BEGIN
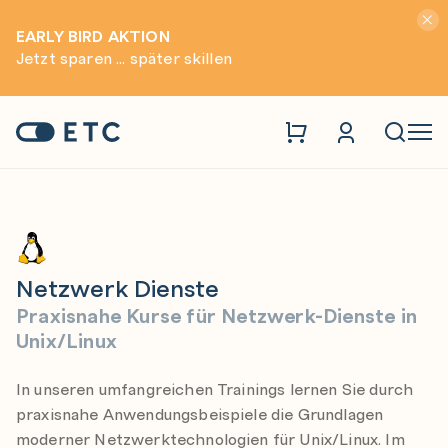
Hinwei
EARLY BIRD AKTION
Jetzt sparen ... später skillen
Unix Linux
Netzwerk Dienste
Zur Startseite: ETC
Naviga
Netzwerk Dienste
Praxisnahe Kurse für Netzwerk-Dienste in
Unix/Linux
In unseren umfangreichen Trainings lernen Sie durch
praxisnahe Anwendungsbeispiele die Grundlagen
moderner Netzwerktechnologien für Unix/Linux. Im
END
- EXERCISE PROMPT:
Start at the top line above and repeat the records verbatim, leaving images out.

- RESPONSE TO THE TASK:
Hinwei
EARLY BIRD AKTION
Jetzt sparen ... später skillen
Unix Linux
Netzwerk Dienste
Zur Startseite: ETC
Naviga
Netzwerk Dienste
Praxisnahe Kurse für Netzwerk-Dienste in
Unix/Linux
In unseren umfangreichen Trainings lernen Sie durch
praxisnahe Anwendungsbeispiele die Grundlagen
moderner Netzwerktechnologien für Unix/Linux. Im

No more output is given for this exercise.